Cutting Big Data down to size: Power BI visualisations
In the first part of this series we discussed possible definitions of Big Data and considered whether some of the technology and techniques involved could be of use to businesses of all sizes. In part 2 we used Microsoft Power BI Desktop to combine some internal accounting data with over 1.6m rows of data downloaded from the Ofcom website and plotted the resulting values on a Power BI Map visualisation:
This time we will explore some of the available data visualisations in a bit more detail using Power BI Desktop.
Power BI Desktop
As we mentioned last time, because the availability of the Excel Power BI tools varies with the different versions and editions of Excel, we will also be using the freely available Power BI Desktop to demonstrate many of the techniques that we will be looking at. This can be downloaded here. Note that Power BI is subject to frequent updates so if you don't see the options we refer to, or they appear differently, it may be due to differences between versions.
Power BI visualisations
So far, we have added just a single map visualisation to a single page of our Power BI report. We will look at how to add visualisations and how visualisations can interact with each other.

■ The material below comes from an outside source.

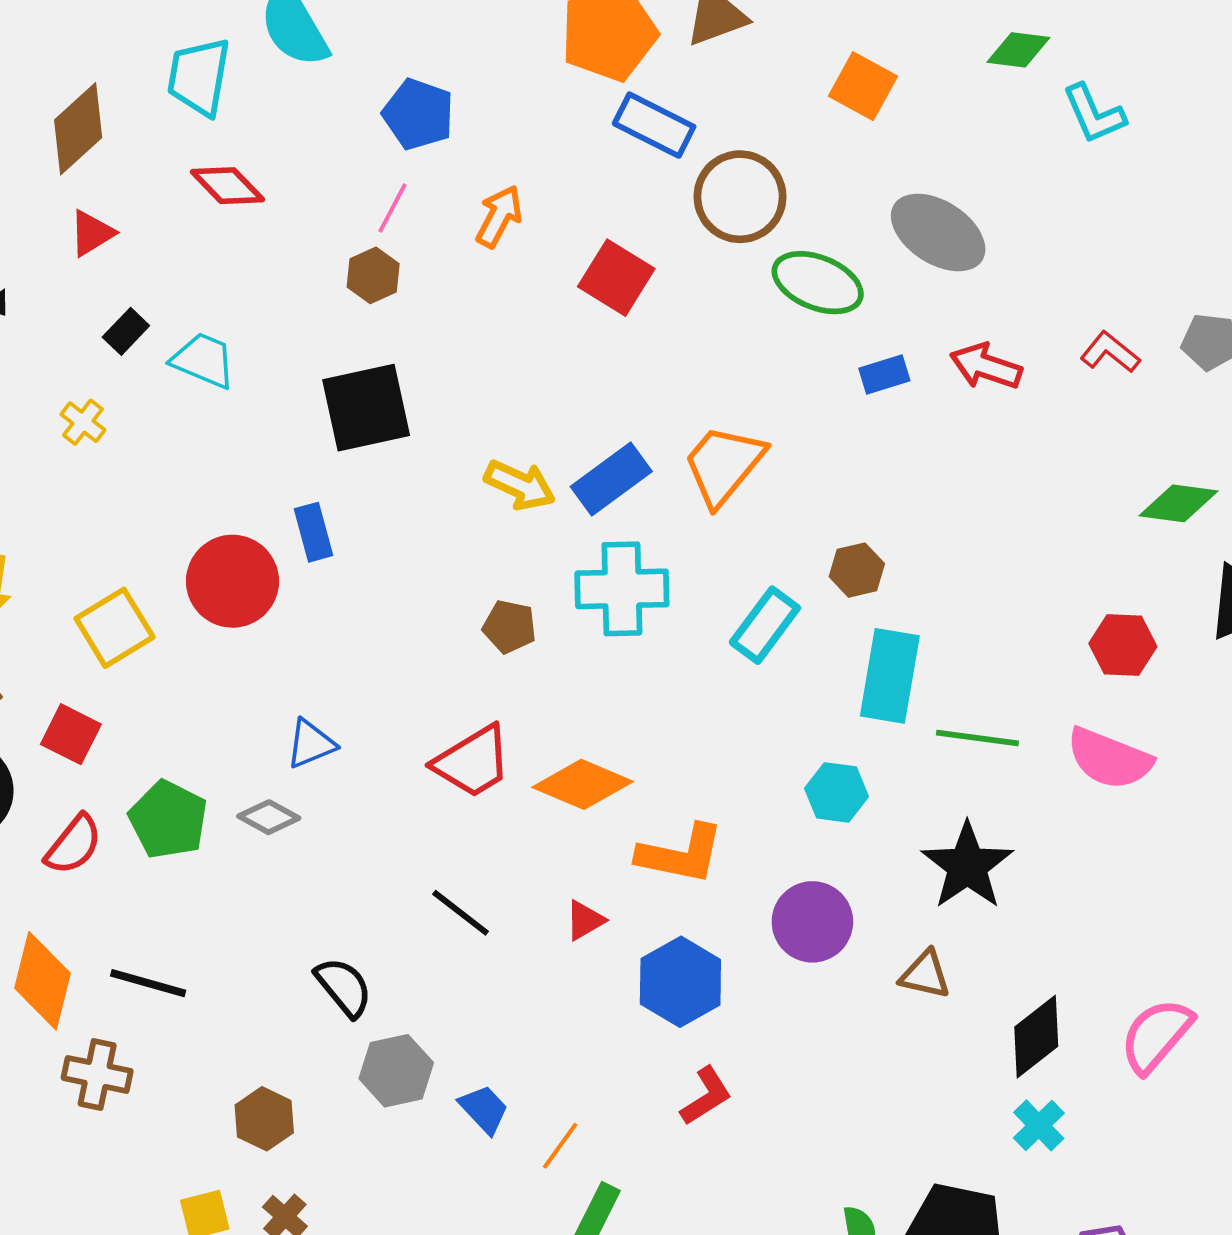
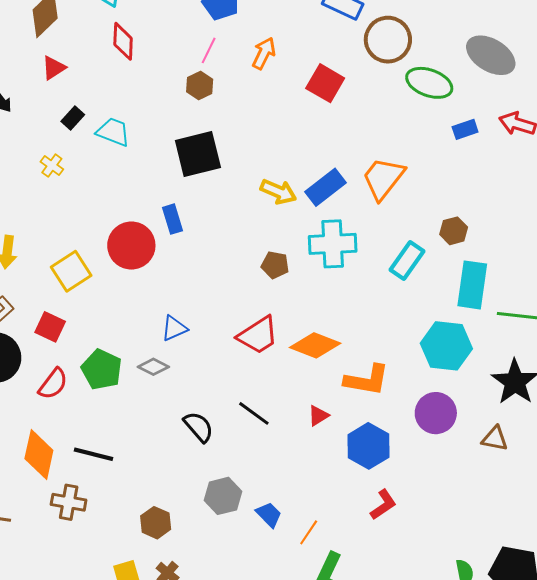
red diamond: (227, 186) -> (123, 41), turned 48
cyan hexagon: (837, 792) -> (446, 346), size x1.6
black semicircle: (344, 987) -> (198, 427), moved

We'll start off by using some of the built-in visualisations shown in the top section of the Visualisations pane. The first thing to note is that to add a visualisation you must first make sure that you haven't got any existing visualisations selected; otherwise, instead of adding your chosen visualisation, you will change the one that is currently selected. Here we have used the sizing handles around our map visualisation to reduce the size and then clicked in the white space outside of it to deselect it. We can then click on another visualisation to add it to our page:
Once we have added our visualisation, the available chart areas and filters will be shown in the bottom section of the pane and we can drag our data fields to the appropriate areas.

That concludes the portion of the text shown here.